[Dataset entries]

Start of Block

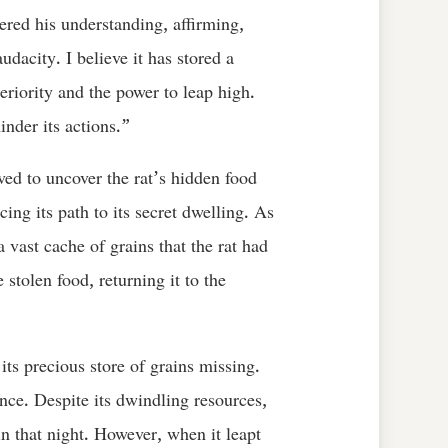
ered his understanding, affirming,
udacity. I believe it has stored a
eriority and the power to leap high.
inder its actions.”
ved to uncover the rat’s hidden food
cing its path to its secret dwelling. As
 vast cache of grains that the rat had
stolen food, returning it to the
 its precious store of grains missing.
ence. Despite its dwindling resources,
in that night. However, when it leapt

End of Block
Start of Block

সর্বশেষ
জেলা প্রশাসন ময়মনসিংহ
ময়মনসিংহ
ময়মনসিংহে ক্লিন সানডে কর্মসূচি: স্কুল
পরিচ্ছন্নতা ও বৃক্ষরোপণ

End of Block
Start of Block

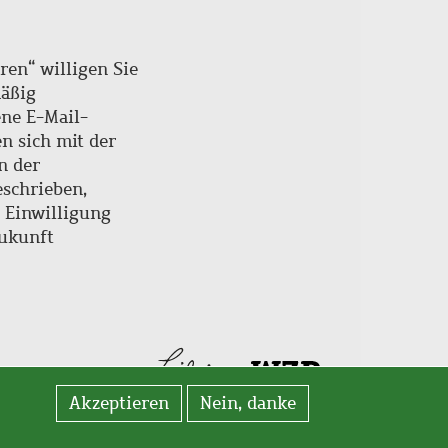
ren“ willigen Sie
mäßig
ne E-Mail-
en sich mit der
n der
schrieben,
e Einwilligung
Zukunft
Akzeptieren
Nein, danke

End of Block

In the records above, find each line with the word "grains" and copy it out.

# [Written answer]
 vast cache of grains that the rat had
 its precious store of grains missing.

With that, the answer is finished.